- **Dataset records**:
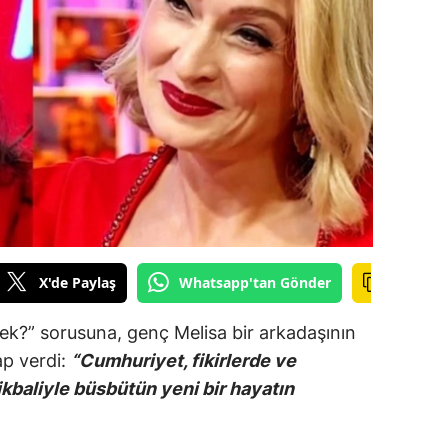
ilecik
ingöl
tlis
olu
urdur
ursa
anakkale
X'de Paylaş
Whatsapp'tan Gönder
ankırı
ek?” sorusuna, genç Melisa bir arkadaşının
orum
ap verdi:
“Cumhuriyet, fikirlerde ve
tikbaliyle büsbütün yeni bir hayatın
enizli
iyarbakır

- **How to complete this task**:
Write out every record above exactly, leaving no picture in the result.

- **Result of this task**:
ilecik
ingöl
tlis
olu
urdur
ursa
anakkale
X'de Paylaş
Whatsapp'tan Gönder
ankırı
ek?” sorusuna, genç Melisa bir arkadaşının
orum
ap verdi:
“Cumhuriyet, fikirlerde ve
tikbaliyle büsbütün yeni bir hayatın
enizli
iyarbakır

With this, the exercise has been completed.